A t-shirt spelling out “Children High on Drink and Drugs” was a comical comment on reality, but there was more on offer than print t-shirts. An excellent leather coat in egg yolk-yellow stood out, along with the pin stripe suit matched with a hoodie. This look came with a mention-worthy accessory: a pear struck by arrows, a hint to the tale of Wilhelm Tell? The finale dress was a grand confection of white puffer sleeves and appliqué in the colour scheme of a Mirò painting. The lobster was a reference to Schiaparelli, a possible source of inspiration for Jeffrey in terms of designing outside the box.
A designer who is breaking norms is no longer satisfied with crossfading masculine and feminine. As he said in his notes, this collection is “queer hedonism”.

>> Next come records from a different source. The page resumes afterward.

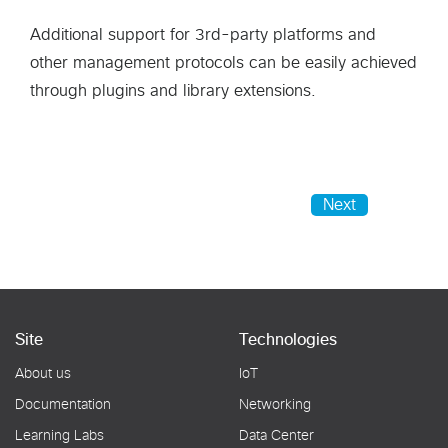
Additional support for 3rd-party platforms and
other management protocols can be easily achieved
through plugins and library extensions.
Next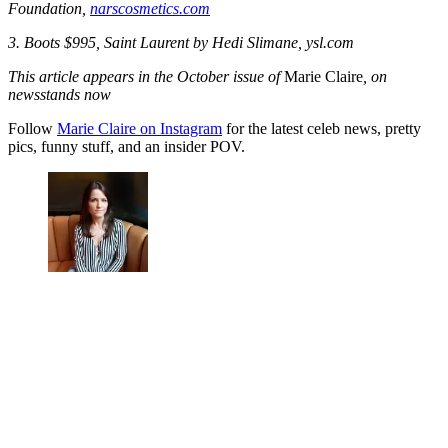
Foundation,
narscosmetics.com
3. Boots $995, Saint Laurent by Hedi Slimane, ysl.com
This article appears in the October issue of
Marie Claire
, on
newsstands now
Follow
Marie Claire on Instagram
for the latest celeb news, pretty
pics, funny stuff, and an insider POV.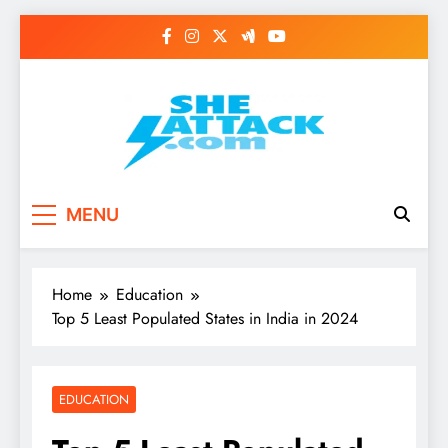
Skip
to
content
Read Best Review and
MENU
Top General News
Story on
Home
Education
Sheattack.com
Top 5 Least Populated States in India in 2024
EDUCATION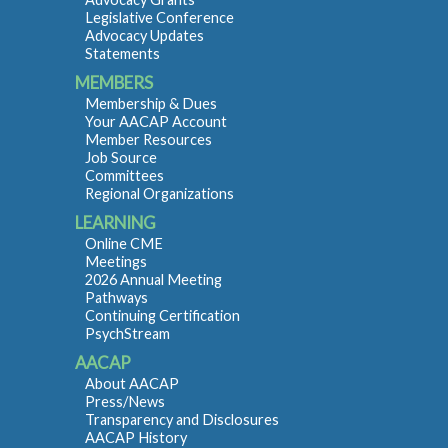
Legislative Conference
Advocacy Updates
Statements
MEMBERS
Membership & Dues
Your AACAP Account
Member Resources
Job Source
Committees
Regional Organizations
LEARNING
Online CME
Meetings
2026 Annual Meeting
Pathways
Continuing Certification
PsychStream
AACAP
About AACAP
Press/News
Transparency and Disclosures
AACAP History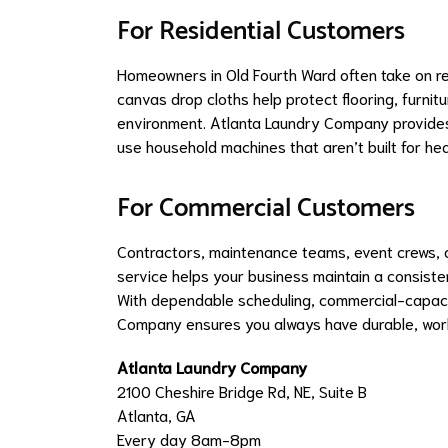
For Residential Customers
Homeowners in Old Fourth Ward often take on re
canvas drop cloths help protect flooring, furni
environment. Atlanta Laundry Company provides 
use household machines that aren’t built for he
For Commercial Customers
Contractors, maintenance teams, event crews, 
service helps your business maintain a consisten
With dependable scheduling, commercial-capacit
Company ensures you always have durable, wor
Atlanta Laundry Company
2100 Cheshire Bridge Rd, NE, Suite B
Atlanta, GA
Every day 8am-8pm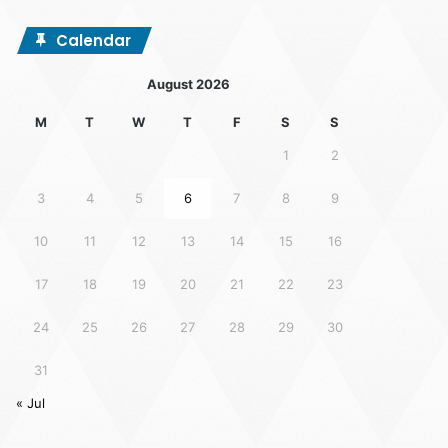
Calendar
August 2026
M
T
W
T
F
S
S
1
2
3
4
5
6
7
8
9
10
11
12
13
14
15
16
17
18
19
20
21
22
23
24
25
26
27
28
29
30
31
« Jul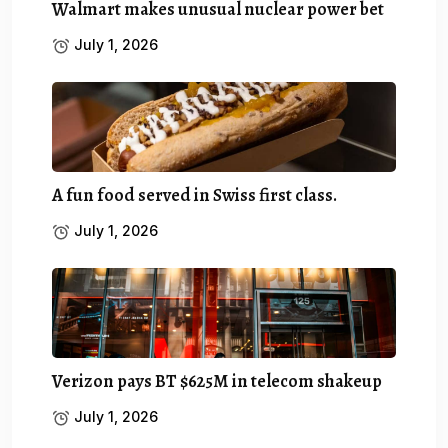
Walmart makes unusual nuclear power bet
July 1, 2026
A fun food served in Swiss first class.
July 1, 2026
Verizon pays BT $625M in telecom shakeup
July 1, 2026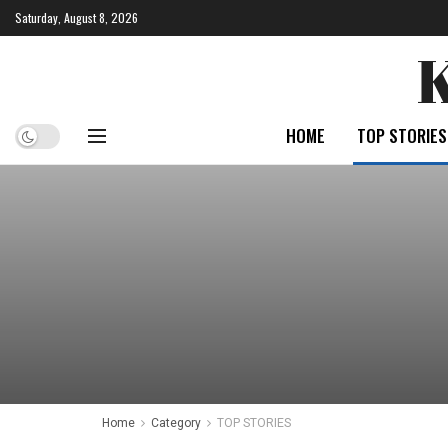
Saturday, August 8, 2026
HOME
TOP STORIES
Home
Category
TOP STORIES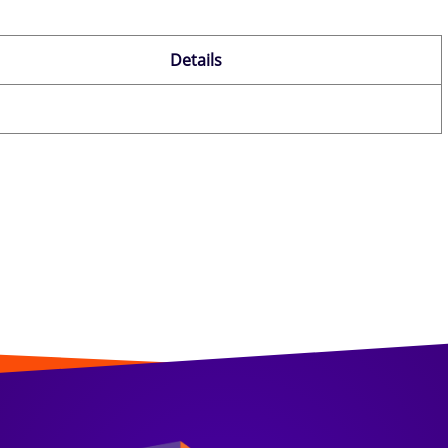
Details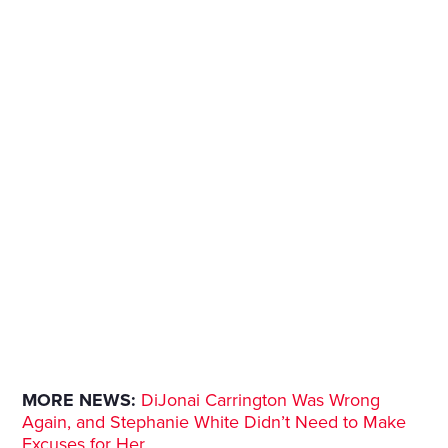
MORE NEWS:
DiJonai Carrington Was Wrong
Again, and Stephanie White Didn’t Need to Make
Excuses for Her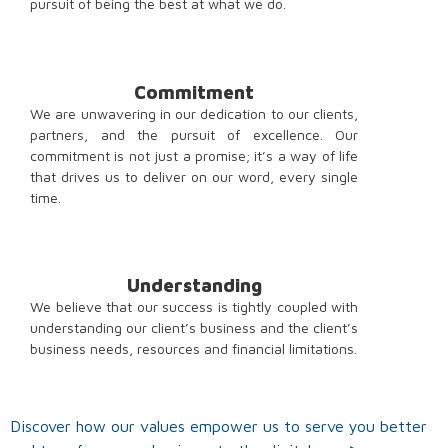
pursuit of being the best at what we do.
Commitment
We are unwavering in our dedication to our clients,
partners, and the pursuit of excellence. Our
commitment is not just a promise; it’s a way of life
that drives us to deliver on our word, every single
time.
Understanding
We believe that our success is tightly coupled with
understanding our client’s business and the client’s
business needs, resources and financial limitations.
Discover how our values empower us to serve you better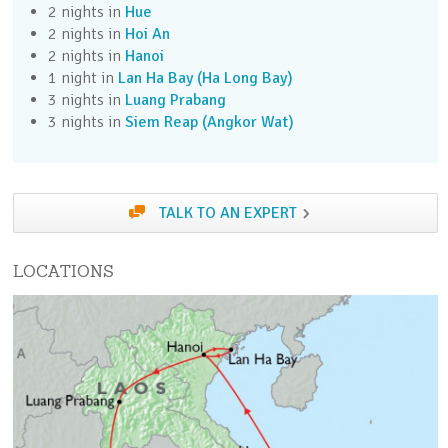
2 nights in
Hue
Day 3 (Sun)
2 nights in
Hoi An
Take the optional Vietnam War Tunnels excursion
2 nights in
Hanoi
to explore the immense hidden network.
1 night in
Lan Ha Bay (Ha Long Bay)
3 nights in
Luang Prabang
Day 4 (Mon)
3 nights in
Siem Reap (Angkor Wat)
Fly to the historic city of Hue.
Day 5 (Tue)
TALK TO AN EXPERT
Take the optional Imperial City excursion to learn
about the royal court.
LOCATIONS
Day 6 (Wed)
Drive over the Hai Van Pass to Hoi An. Take a
walking tour of this charming town.
Day 7 (Thu)
Take the optional My Son Jungle Temples
excursion in the jungle.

It was also a reminder: don’t forget to live. No, I’m not referring to a feeling of constant, natural high, because that’s not real. I’m referring instead to smelling the roses, tasting the sweat, wiping the tears and flowing with swinging melody of reality. Something the audience did the moment George Michael’s Freedom played towards the end of the show. Symbolic? Absolutely.
“This is the pulsating Portrait of a Loverboy”, “a Ditchley portrait through the lens of LaChapelle”, a world where “Fulham rugby boys and towering Hussar soldiers get it off.” This was an hommage to the “caked-up, coked-up bright young things” out there, living in this world, feeling most alive, or at least trying.
This might sound carried away, but the world is absurd, and so, are our fantasies really as far away as we think? As a good fashion designer should, Jeffrey has already seen the future. His message for us is: “space was a nice place to visit, but we’re crashing back down to earth.”
Let’s not be coy, Jeffrey’s creativity can be likened to that of John Galliano. Minus the antisemitic slander, plus the queerness. This is about creating – drama and a look to go with it. Garments rather than clothes, a mask rather than makeup, a headpiece rather than a haircut.
LOVERBOY offers more than merely appropriated relics of subculture, which is what many designers end up doing. This is the actual culture of modern day London in which Charles Jeffrey shapes his design. LOVERBOY is the product of culture – yes, a label, but also a wonderful little world.